趣味
2026年06月19日
「橋架けて利権が先に渡りだす」2026年6月入選作品|老友川柳
老友新聞2026年6月号に掲載された川柳入選作品をご紹介いたします。(編集部)
天 位
橋架けて利権が先に渡りだす
下田 尚保
公共工事を巡る闇の部分に光を当てる一句。住民より先に利権が優先される疑惑を、擬人法を使ってウイットあふれる表現にしたのがお手柄です。
地 位
この先を見たい知りたい卒寿なり
森井 睦子
九十歳を迎える「卒寿」は、よくたどり着いたものだとひと段落の文脈で扱われがちな中、好奇心を持ち将来を知りたいという前向きさに感動です。
人 位
青信号渡りきれずに老を知る
鈴木 曻
信号が青のうちに交差点を渡り切る……普通にできていたことができなくなり、危険な場面に。でも自覚の川柳が作れるうちは心配無用なのかも。
五 客
春よ来いホルムズ海峡ホーホケキョ
王田 佗介
何げない春の情景が、間に戦火に揺れる地名を挟むだけで、平和を願う句へと変身。
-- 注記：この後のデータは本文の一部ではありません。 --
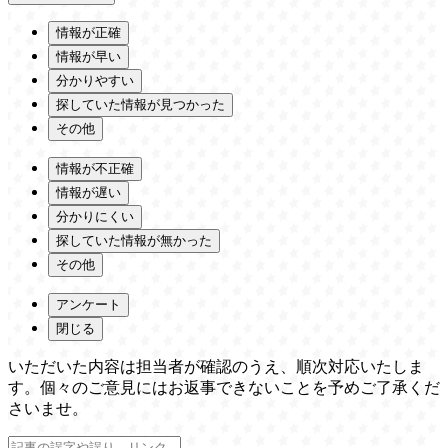
情報が正確
情報が早い
分かりやすい
探していた情報が見つかった
その他
情報が不正確
情報が遅い
分かりにくい
探していた情報が無かった
その他
アンケート
閉じる
いただいた内容は担当者が確認のうえ、順次対応いたしま
す。個々のご意見にはお返事できないことを予めご了承くだ
さいませ。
「ホ」の音の頭韻が効果的ですね。
ぜったいに思い出せない夢の句よ
小林 良一
夢の中で絶対に傑作と思える句ができたのに、思い出せない切なさ。多くの人の思いを代弁する、共感を呼べる作品です。
積ん読は早く読まなきゃ時間切れ
瀬川 征光
いずれ読むつもりで買っておいた本が山ほど。残り時間を考えると、どんどん読んでいかないと焦る。切実な思いです。
スポーツが戦争恐怖忘れさせ
本庄 一郎
人々を熱狂させるのはスポーツの魅力。一方で、戦争から目を逸らせるような役割を演じることも。コインの裏表を連想。
公園で犬に散歩をさせられる
下田 尚保
飼い主と犬の関係は、人間が主体だというのは思い込みに過ぎないと喝破する一句。賢いワンちゃんの多さを明かします。